22 March 2024 | Yang Sun, Yuhang Zhang, Haiyang Wang, Jianhua Guo, Jiushuai Zheng, Haonan Ning
The paper "SES-YOLOv8n: automatic driving object detection algorithm based on improved YOLOv8" addresses the challenges of balancing real-time detection and high accuracy in autonomous driving systems. The authors propose an enhanced object detection network, SES-YOLOv8n, which builds on the YOLOv8n model. Key improvements include:
1. **SPPCSPC Module**: Replacing the SPPF module with SPPCSPC to better integrate global and local information, enhancing the model's ability to capture features at different scales.
2. **EMA Attention Mechanism**: Introducing an efficient multi-scale attention module (EMA) into the C2F module of the backbone network to improve feature expression and detection accuracy.
3. **SPD-Conv Module**: Replacing part of the convolution modules with SPD-Conv to retain more feature information, improving the network's accuracy and learning ability.
Experimental results on the KITTI and BDD100K datasets show that the improved model achieves an average accuracy of 92.7% and 41.9%, respectively, which is 3.4% and 5.0% higher than the baseline model.
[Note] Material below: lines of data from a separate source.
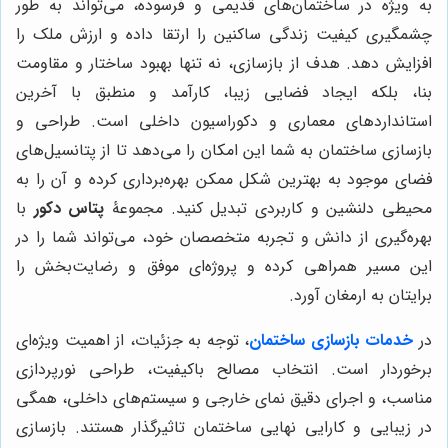
به ویژه در ساختمان‌های قدیمی و فرسوده، می‌تواند به طور
چشمگیری کیفیت زندگی ساکنین را ارتقا داده و ارزش ملک را
افزایش دهد. هدف از بازسازی، نه تنها بهبود ساختار و مقاومت
بنا، بلکه ایجاد فضایی زیبا، کارآمد و منطبق با آخرین
استانداردهای معماری و دکوراسیون داخلی است. طراحی و
بازسازی ساختمان به شما این امکان را می‌دهد تا از پتانسیل‌های
فضای موجود به بهترین شکل ممکن بهره‌برداری کرده و آن را به
محیطی دلنشین و کاربردی تبدیل کنید. مجموعۀ
پتاس دکور
با
بهره‌گیری از دانش و تجربه متخصصان خود، می‌تواند شما را در
این مسیر همراهی کرده و پروژه‌ای موفق و رضایت‌بخش را
برایتان به ارمغان آورد.
در
خدمات بازسازی ساختمان
، توجه به جزئیات، از اهمیت ویژه‌ای
برخوردار است. انتخاب مصالح باکیفیت، طراحی نورپردازی
مناسب، و اجرای دقیق نمای خارجی و سیستم‌های داخلی، همگی
در زیبایی و کارایی نهایی ساختمان تاثیرگذار هستند. بازسازی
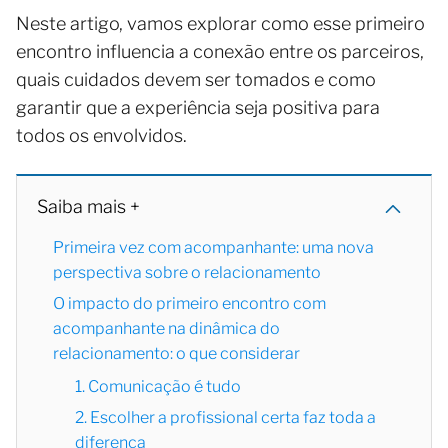
Neste artigo, vamos explorar como esse primeiro
encontro influencia a conexão entre os parceiros,
quais cuidados devem ser tomados e como
garantir que a experiência seja positiva para
todos os envolvidos.
Saiba mais +
Primeira vez com acompanhante: uma nova
perspectiva sobre o relacionamento
O impacto do primeiro encontro com
acompanhante na dinâmica do
relacionamento: o que considerar
1. Comunicação é tudo
2. Escolher a profissional certa faz toda a
diferença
The model demonstrates real-time image processing capabilities while maintaining high detection accuracy, making it suitable for general autonomous driving scenarios.The paper "SES-YOLOv8n: automatic driving object detection algorithm based on improved YOLOv8" addresses the challenges of balancing real-time detection and high accuracy in autonomous driving systems. The authors propose an enhanced object detection network, SES-YOLOv8n, which builds on the YOLOv8n model. Key improvements include:
1. **SPPCSPC Module**: Replacing the SPPF module with SPPCSPC to better integrate global and local information, enhancing the model's ability to capture features at different scales.
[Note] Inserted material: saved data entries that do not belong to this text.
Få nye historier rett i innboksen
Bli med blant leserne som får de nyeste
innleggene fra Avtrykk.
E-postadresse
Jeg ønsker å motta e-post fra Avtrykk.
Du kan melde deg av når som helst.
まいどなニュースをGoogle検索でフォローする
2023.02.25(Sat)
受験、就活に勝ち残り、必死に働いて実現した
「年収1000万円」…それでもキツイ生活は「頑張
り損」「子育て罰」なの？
2. **EMA Attention Mechanism**: Introducing an efficient multi-scale attention module (EMA) into the C2F module of the backbone network to improve feature expression and detection accuracy.
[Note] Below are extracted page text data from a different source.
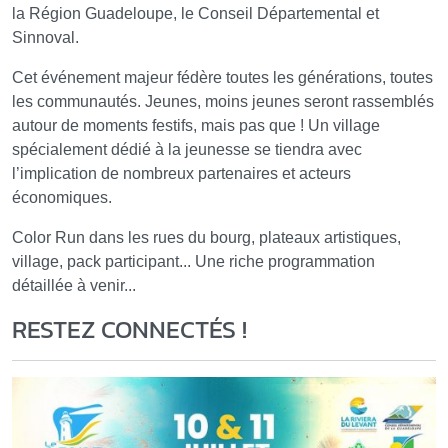
la Région Guadeloupe, le Conseil Départemental et
Sinnoval.
Cet événement majeur fédère toutes les générations, toutes
les communautés. Jeunes, moins jeunes seront rassemblés
autour de moments festifs, mais pas que ! Un village
spécialement dédié à la jeunesse se tiendra avec
l’implication de nombreux partenaires et acteurs
économiques.
Color Run dans les rues du bourg, plateaux artistiques,
village, pack participant... Une riche programmation
détaillée à venir...
RESTEZ CONNECTÉS !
3. **SPD-Conv Module**: Replacing part of the convolution modules with SPD-Conv to retain more feature information, improving the network's accuracy and learning ability.
Experimental results on the KITTI and BDD100K datasets show that the improved model achieves an average accuracy of 92.7% and 41.9%, respectively, which is 3.4% and 5.0% higher than the baseline model. The model demonstrates real-time image processing capabilities while maintaining high detection accuracy, making it suitable for general autonomous driving scenarios.